[Rasch] Solving longitudinal puzzles with Rasch?
Iasonas Lamprianou
liasonas at cytanet.com.cy
Mon Dec 15 17:18:09 EST 2014
Thank you Mike,
indeed, interesting idea. I will try to work along those lines, and I hope I will get something useful out of it. Any additional ideas, anyone?
Jason
----- Original Message -----
From: "Mike Linacre" <mike at winsteps.com>
To: rasch at acer.edu.au
Sent: Friday, 12 December, 2014 10:03:25 AM
Subject: Re: [Rasch] Solving longitudinal puzzles with Rasch?
Thank you for asking, Iasonas.
You wrote: "This has the problem that the students are not really
"different" and there should be a lot of collinearity (dependence)."
This is an unease felt by many statisticians when faced with time-series
data. So, let's calibrate the unease by considering the best case and
the worst case situations.
Students do not repeat tests, but perhaps items on the tests are
classified by content area. Let's imagine so, and give each student
stronger and weaker content areas.
Best case: the students change so much every two months that they are
statistically unrecognizable. They usually have slightly higher overall
ability each time. Their stronger and weaker content areas change each
time. They become "new" students.
Worst case: the students do not change at all! We are testing the same
students again at the same ability levels. Their stronger and weaker
content areas do not change.
For convenience, let's imagine that the administration of tests to each
student is the same in both situations, so that the total number of
administrations of each item is the same in both situations.
Let's speculate: if we were shown only the item statistics for the two
situations (without being told which is which), what differences would
we see?
Here's a speculation: the student abilities in the best case increase
during the year, so there will be relatively more successes later in the
year. The item p-values in the best case will be higher than the item
p-values in the worst case. But the "new" student abilities are also
increasing in the best case, so higher p-values do not mean easier items
in the Rasch sense. The two sets of item difficulties will be almost the
same! If we were only shown the two sets of item difficulties, we would
not know which is which (or have I missed something?)

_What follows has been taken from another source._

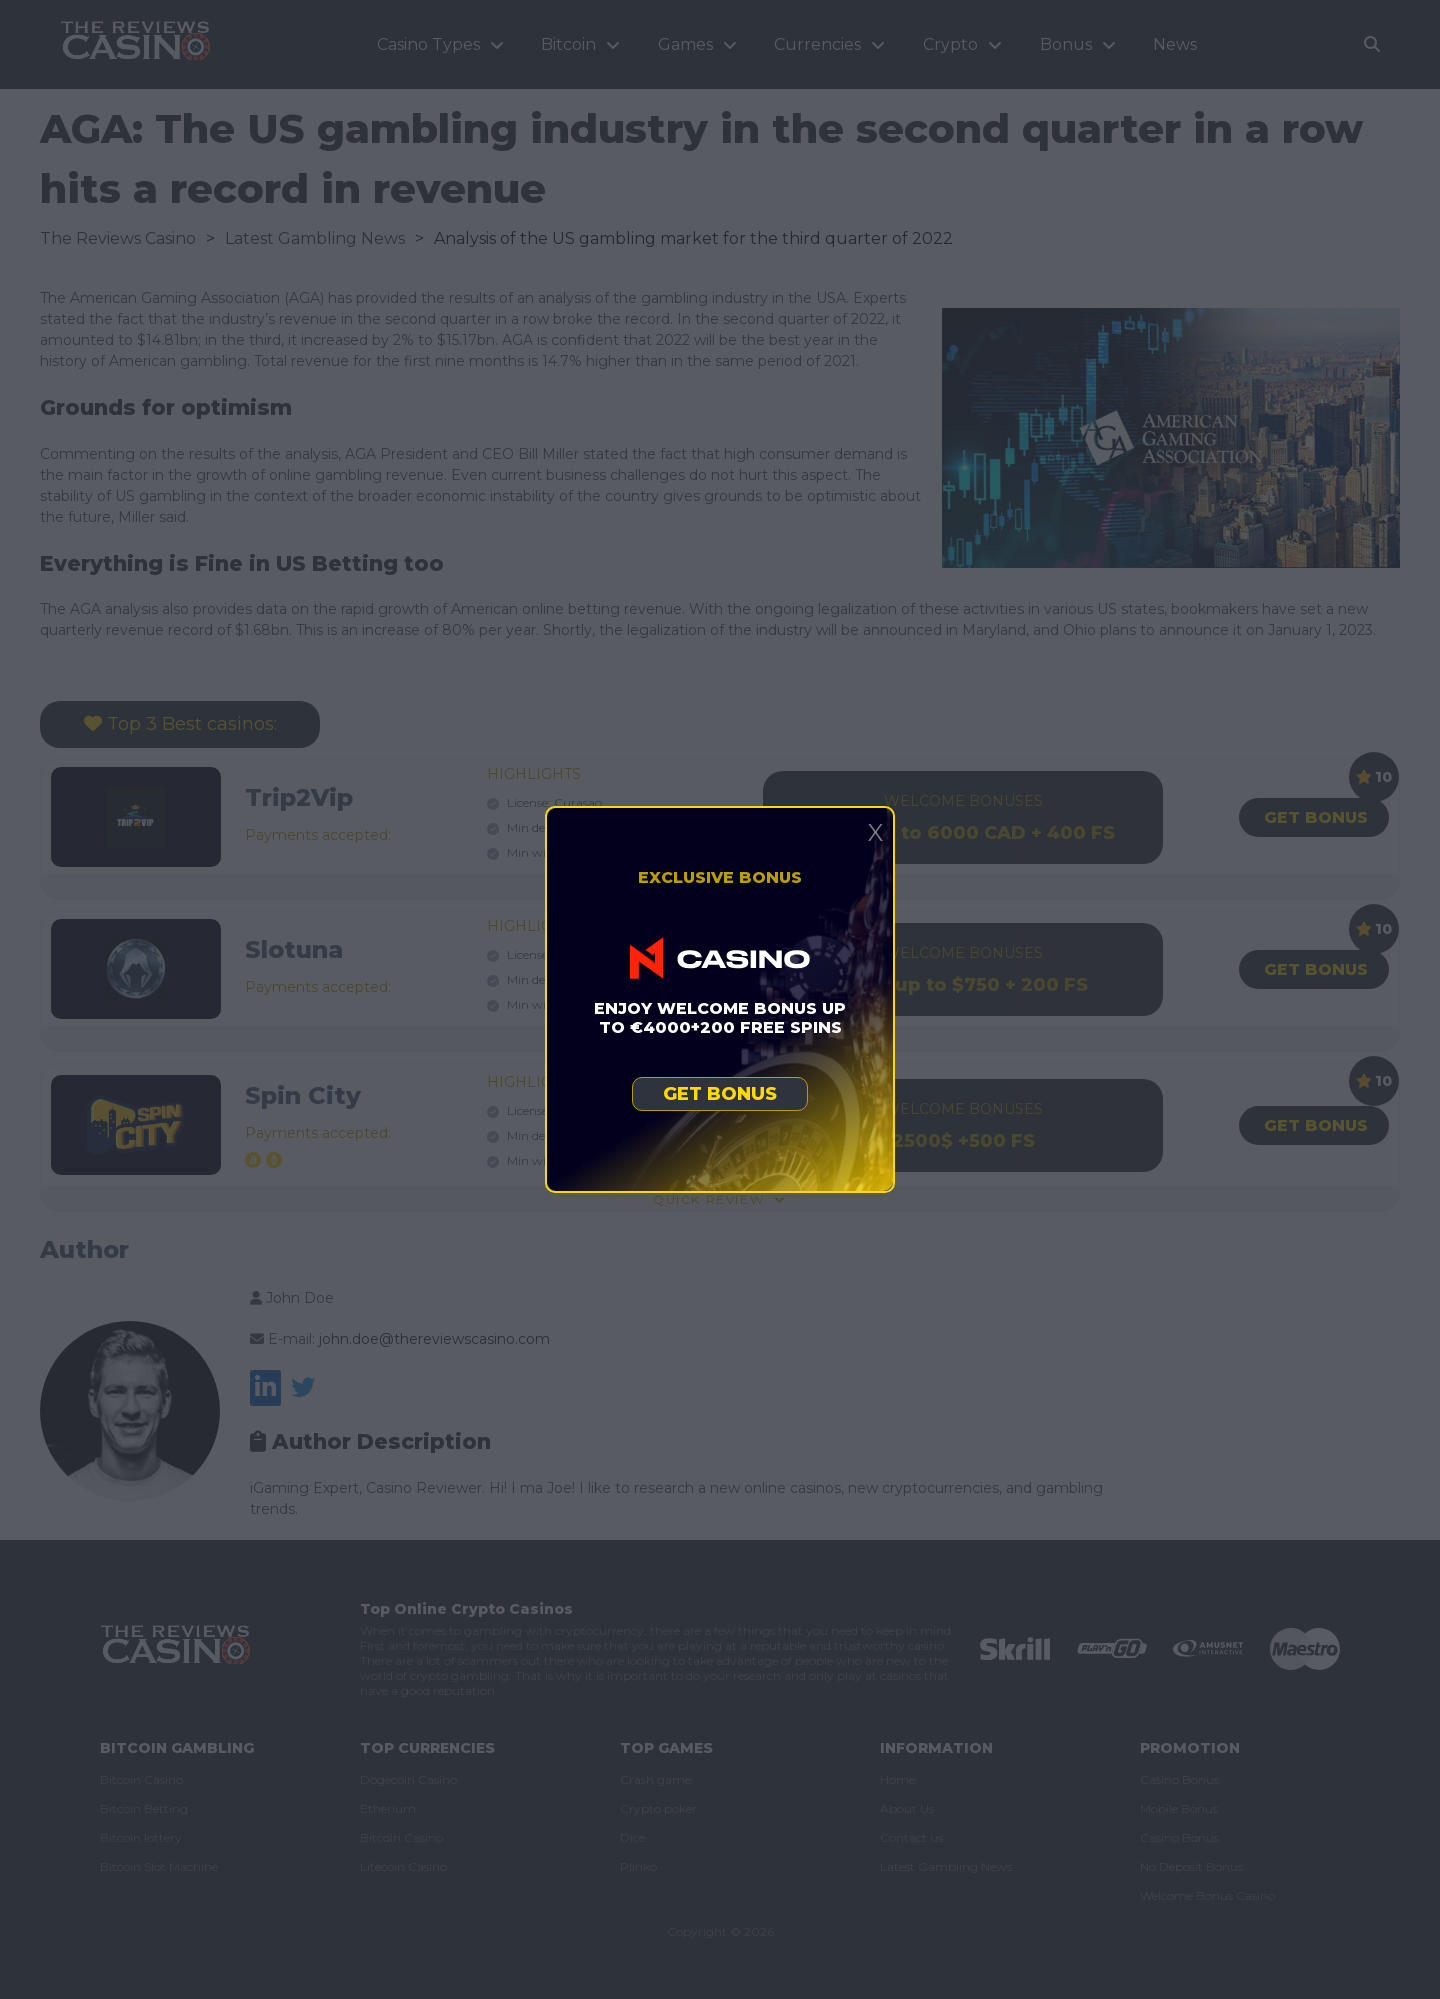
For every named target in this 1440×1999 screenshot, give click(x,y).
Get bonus (720, 1094)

Everyone: any thoughts or speculations (or data simulations) to help
Iasonas?
Mike L.
On 12/12/2014 14:29 PM, Iasonas Lamprianou wrote:
> Dear all,
> I need to solve a longitudinal puzzle. I would love to use Rasch (if
it is the most appropriate tool). My post is long, but my puzzle is complex!
> I have data from a computerized test. The students were allowed to
log in whenever they wanted to take any number of short tests.Each test
had 3-7 questions. Each test consists of different questions. There is
no cosnistent pattern as to which tests were completed by the students
(i.e. some students completed test A first but others would complete
test Z first). The tests are not of the same difficulty. The items
within a test are not of the same difficulty. The tests/items are not
calibrated. There are many thousands of students and tens of tests
(=hundreds of items). The teachers have a vague idea of the difficulty
of each test, so they tried to match the difficulty of the test with the
ability of the students. But of course, as I said, the tests are not
calibrated (so the teachers were not really sure how difficult each test
was), and they did not really have precise measures of the students
ability (but of course they knew their students). This practice lasted
for a whole year. Some students were more industrious, so they used log
in every week (any time during the month/year) and they used to take a
test. Others logged in once a month; and others only logged in once and
took only one test. Overall, the students have taken on average 4-5
tests (=15-20 items), at random time points across the year. However,
the ability of the students changed across the year. My question is how
can I use (if I can) the Rasch model to analyze the data? In effect, my
aim is: (a) to calibrate all the tests/items so that I can have an item
bank, and (b) estimate student abilities at the start and end of the
year (wherever possible) to measure progress. I am ready to assume that
item difficulties do not change (we do not alter the items) but student
abilities do change (hopefully improve) across time.
> I am not sure if this puzzle can be solved using Rasch models. I
thought that I could split the year in intervals of, say, 2 months.
Assume that the ability of each person during those two months is more
or less the same. Also assume that each person is a different version of
itself in the next two months. Then assume that item difficulties are
fixed. Then run the analysis with six times the number of students (each
two months the student "changes"). This has the problem that the
students are not really "different" and there should be a lot of
collinearity (dependence).
> Any idea will be values and considered to be significant.